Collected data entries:
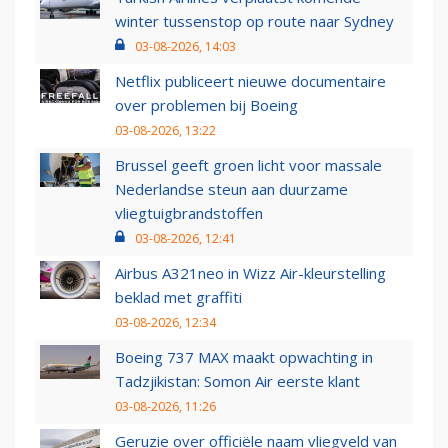
winter tussenstop op route naar Sydney
03-08-2026, 14:03
Netflix publiceert nieuwe documentaire
over problemen bij Boeing
03-08-2026, 13:22
Brussel geeft groen licht voor massale
Nederlandse steun aan duurzame
vliegtuigbrandstoffen
03-08-2026, 12:41
Airbus A321neo in Wizz Air-kleurstelling
beklad met graffiti
03-08-2026, 12:34
Boeing 737 MAX maakt opwachting in
Tadzjikistan: Somon Air eerste klant
03-08-2026, 11:26
Geruzie over officiële naam vliegveld van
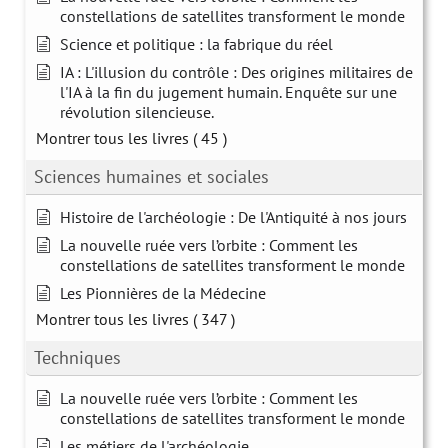
constellations de satellites transforment le monde
Science et politique : la fabrique du réel
IA : L'illusion du contrôle : Des origines militaires de
l'IA à la fin du jugement humain. Enquête sur une
révolution silencieuse.
Montrer tous les livres
( 45 )
Sciences humaines et sociales
Histoire de l'archéologie : De l'Antiquité à nos jours
La nouvelle ruée vers l’orbite : Comment les
constellations de satellites transforment le monde
Les Pionnières de la Médecine
Montrer tous les livres
( 347 )
Techniques
La nouvelle ruée vers l’orbite : Comment les
constellations de satellites transforment le monde
Les métiers de l'archéologie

* **WHAT THE EXERCISE ASKS**: The required output is every line above that contains the string "archéologie".

* **YOUR RESPONSE**:
Histoire de l'archéologie : De l'Antiquité à nos jours
Les métiers de l'archéologie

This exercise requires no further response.